LOS ANGELES — Jonathan Quick said the Rangers’ speed was no surprise to his Kings.
Justin Williams said his Kings “certainly weren’t ready for the speed of their wingers.”
We’re not sure if those two opinions mesh — if the Kings knew the Rangers were fast, shouldn’t they have been ready? — but that’s not really important. After Game 1, everyone should be on the same page now. The key for Los Angeles will be how it handles that New York speed going forward.
“Just don’t turn the puck over,” said Kings forward Mike Richards. “We gave them short ice to work with all night. When you turn the puck over at the blue line, everyone’s out of position and they’re coming at us with a lot of speed. So it’s just managing the puck better.”

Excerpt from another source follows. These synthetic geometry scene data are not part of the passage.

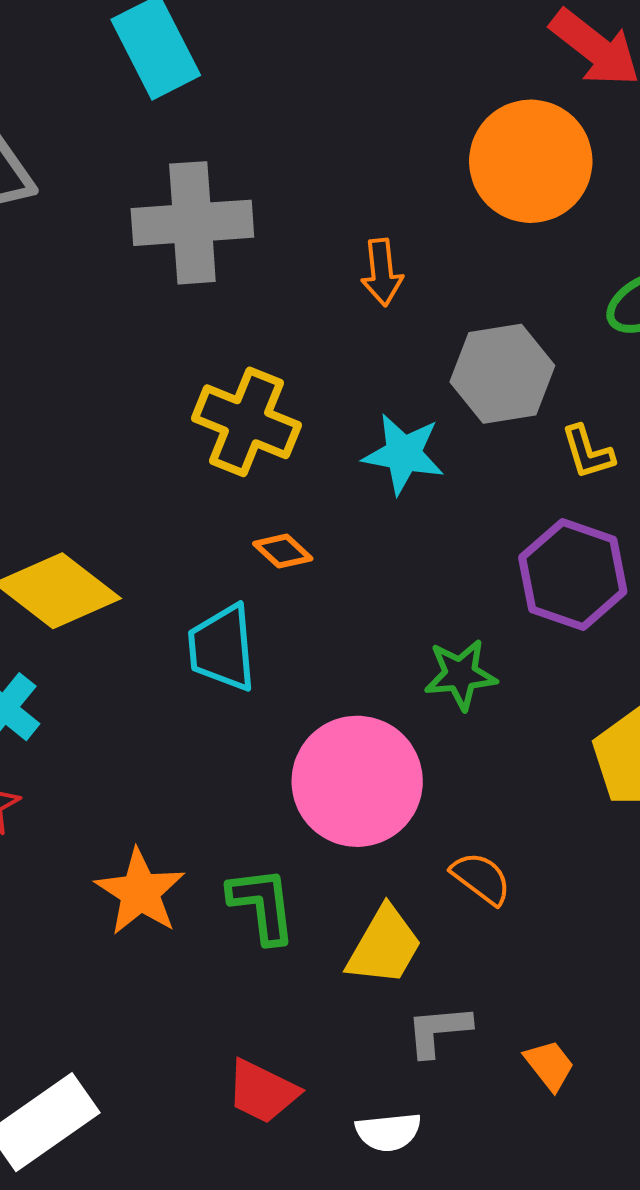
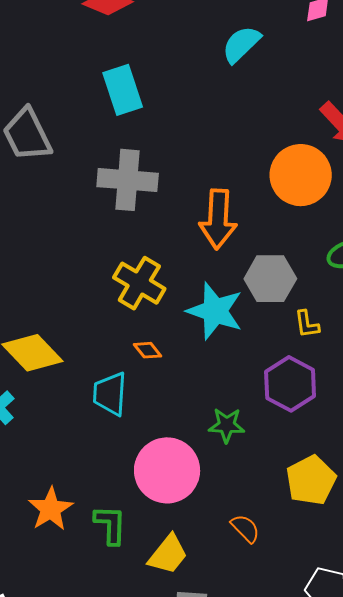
orange arrow: (382, 272) -> (218, 219), size x1.8
cyan star: (403, 454) -> (215, 311), size x1.4
orange semicircle: (481, 878) -> (245, 528), moved

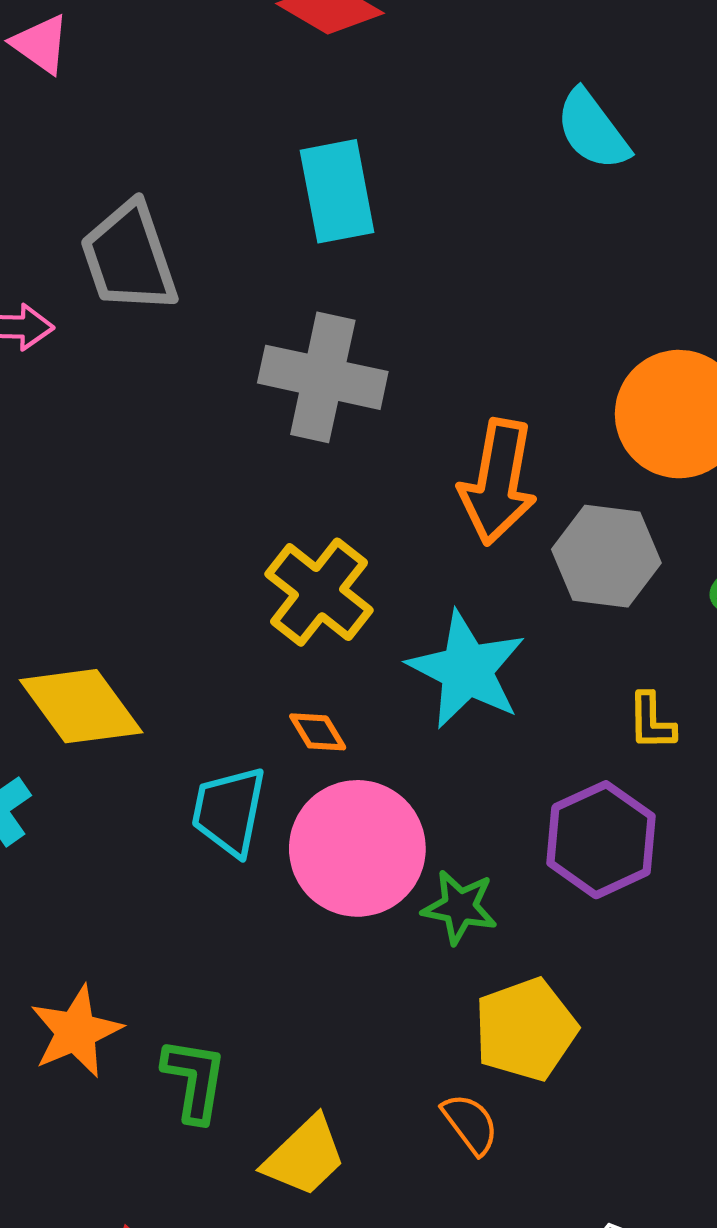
cyan semicircle: (241, 44) -> (593, 130), turned -90
gray hexagon: (270, 279) -> (606, 556), moved
pink circle: (167, 470) -> (357, 848), moved
yellow pentagon: (311, 480) -> (526, 1029), moved

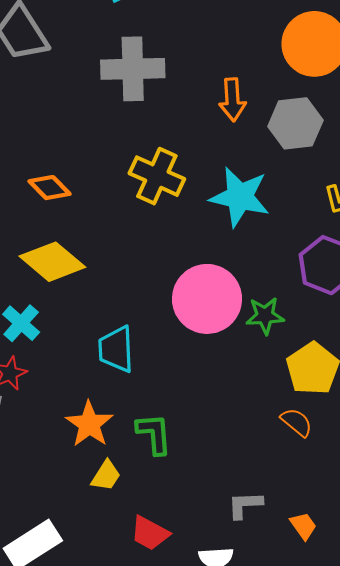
orange arrow: (498, 482) -> (232, 100), size x0.7
orange diamond: (318, 732) -> (49, 188), moved, size x1.4
cyan trapezoid: (229, 811) -> (116, 349), moved
yellow trapezoid: (305, 1156) -> (106, 476), moved, size x0.7

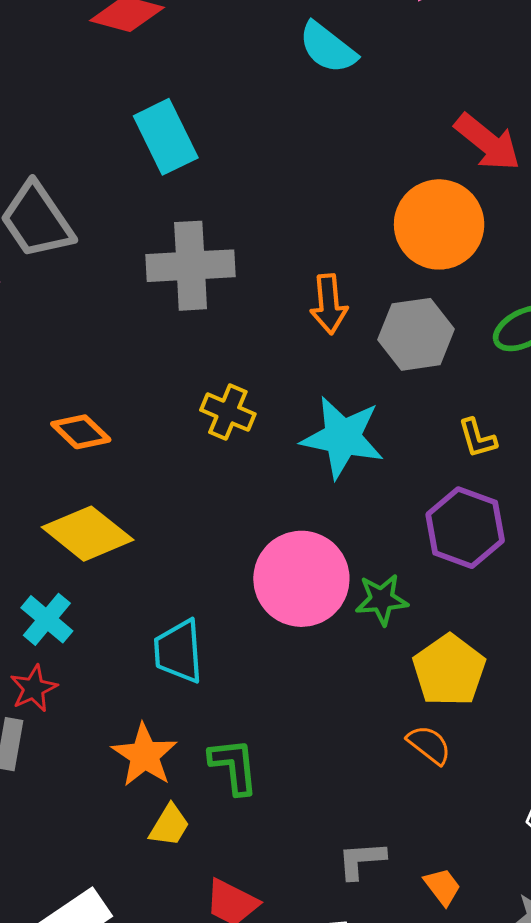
yellow cross: (157, 176) -> (228, 412), size x0.7

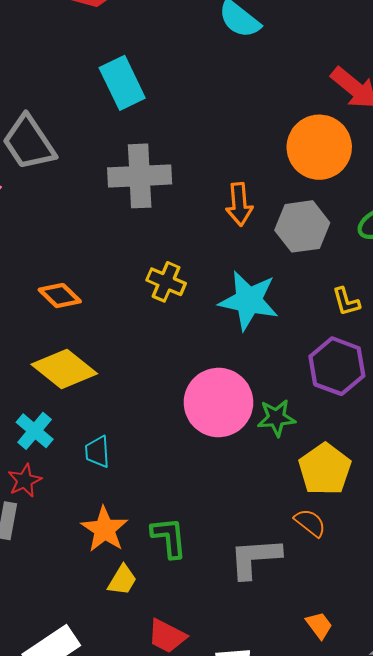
cyan trapezoid: (178, 651) -> (97, 452), moved, size x0.7
gray L-shape: (361, 860) -> (255, 558), moved, size x1.5

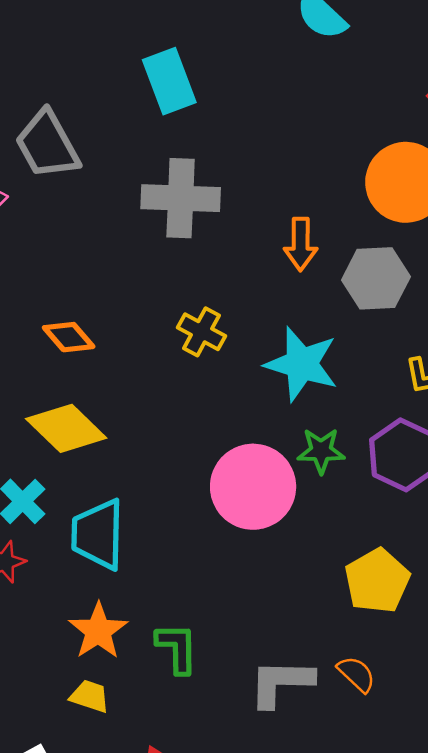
green star: (276, 418) -> (321, 451), moved
cyan trapezoid: (97, 452) -> (98, 534), size x1.8
orange semicircle: (310, 523) -> (356, 674), moved
yellow trapezoid: (122, 580) -> (90, 696), moved, turned -108

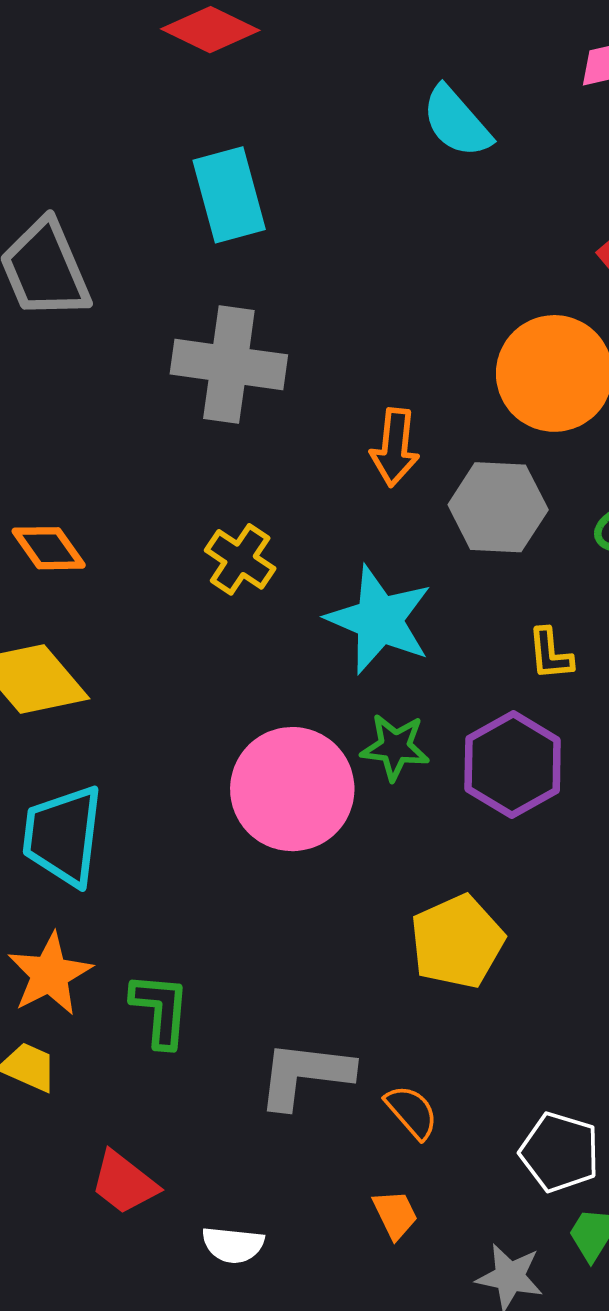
orange semicircle: (356, 674) -> (412, 1112), moved

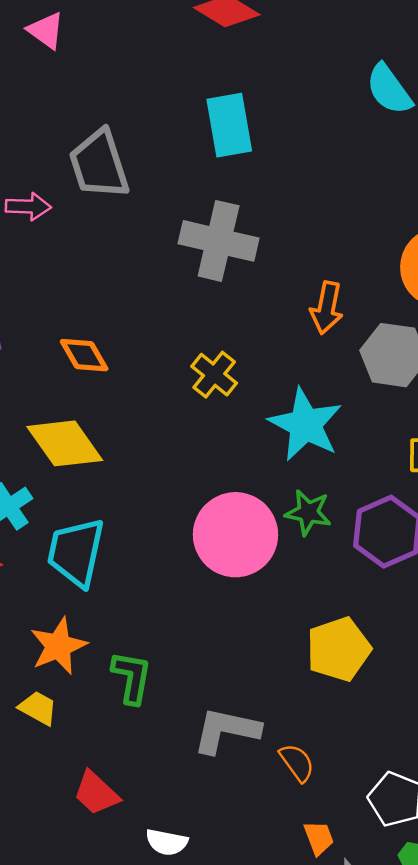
orange trapezoid: (395, 1214) -> (319, 838), moved

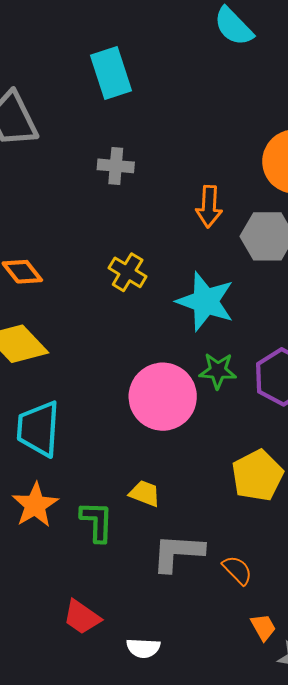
gray cross: (219, 241) -> (116, 166), size x0.6
yellow trapezoid: (38, 708) -> (145, 493), moved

Kyle Clifford had a similar, simple solution — get pucks deep and don’t allow the Rangers’ forwards to “have a transition game.”
The key for New York, meanwhile, will be to keep finding ways to get its speedsters the puck, with the opportunity to turn on the jets.
“I think we played with a lot of speed and we created a lot of chances,” said one of those speedsters, Carl Hagelin. “Although we might not have had that many shots, but the chances we had were pretty good chances. If you can continue creating a lot of chances, we’re going to have a good chance [at winning the series].”
Hagelin, in fact, had a great opportunity to get the Rangers a victory in Game 1, only to be stopped on a late breakaway by Jonathan Quick.
“There could have been a lot of storylines tonight,” said Williams, the overtime hero for L.A. “They had a breakaway in the end of the third period that Quick made a great save on, [or] we wouldn’t be sitting here right now.”